INSTRUCTIONS FOR THE TASK
Report all lines of the data below that hold the word "jest".
··· GIVEN INFORMATION
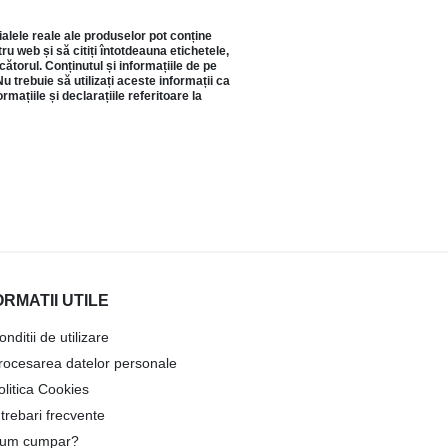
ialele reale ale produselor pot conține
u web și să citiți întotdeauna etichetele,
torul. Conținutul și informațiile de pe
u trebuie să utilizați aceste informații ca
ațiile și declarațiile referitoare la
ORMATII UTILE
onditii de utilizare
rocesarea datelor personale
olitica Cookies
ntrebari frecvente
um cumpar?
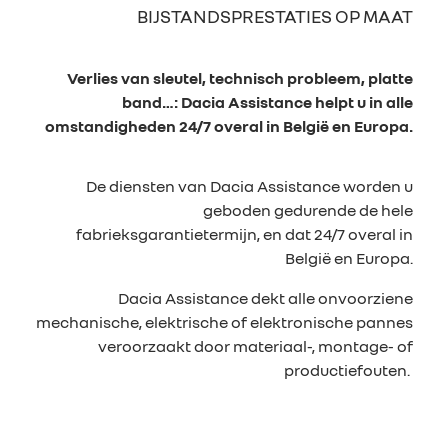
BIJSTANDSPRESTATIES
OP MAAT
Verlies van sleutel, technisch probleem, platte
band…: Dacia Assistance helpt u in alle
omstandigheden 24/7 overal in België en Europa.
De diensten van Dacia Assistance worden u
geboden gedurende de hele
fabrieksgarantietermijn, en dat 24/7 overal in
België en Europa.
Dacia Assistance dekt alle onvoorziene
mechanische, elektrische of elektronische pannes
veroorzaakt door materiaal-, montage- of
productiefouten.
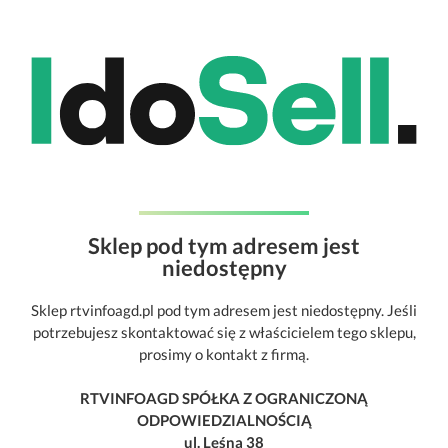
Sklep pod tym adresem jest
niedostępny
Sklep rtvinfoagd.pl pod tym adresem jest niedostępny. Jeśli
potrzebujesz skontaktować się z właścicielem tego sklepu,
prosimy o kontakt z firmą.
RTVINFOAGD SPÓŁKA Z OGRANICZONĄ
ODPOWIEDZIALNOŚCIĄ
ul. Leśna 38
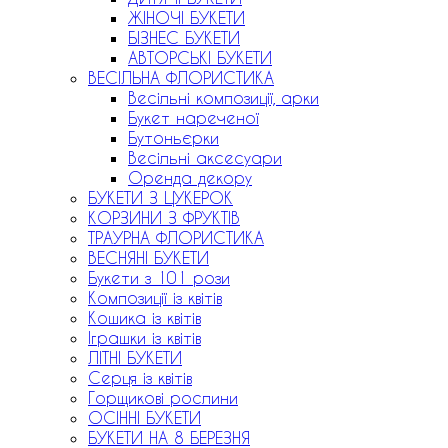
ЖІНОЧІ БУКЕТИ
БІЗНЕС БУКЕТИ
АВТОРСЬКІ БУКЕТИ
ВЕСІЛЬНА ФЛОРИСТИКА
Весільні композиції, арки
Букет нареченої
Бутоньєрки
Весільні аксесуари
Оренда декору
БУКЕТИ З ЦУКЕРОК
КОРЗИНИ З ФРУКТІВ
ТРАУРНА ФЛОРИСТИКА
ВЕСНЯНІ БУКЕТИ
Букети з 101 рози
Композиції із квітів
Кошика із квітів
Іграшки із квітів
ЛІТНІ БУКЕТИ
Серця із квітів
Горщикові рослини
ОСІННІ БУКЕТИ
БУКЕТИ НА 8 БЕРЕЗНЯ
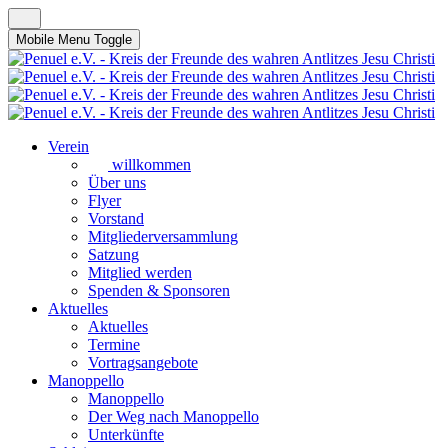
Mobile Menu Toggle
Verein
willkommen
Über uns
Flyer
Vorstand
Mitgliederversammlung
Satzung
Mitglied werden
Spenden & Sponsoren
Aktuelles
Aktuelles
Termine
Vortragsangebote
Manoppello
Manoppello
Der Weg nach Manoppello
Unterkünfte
······
OUTPUT OF THE EXERCISE
Sklep pod tym adresem jest
Sklep rtvinfoagd.pl pod tym adresem jest niedostępny. Jeśli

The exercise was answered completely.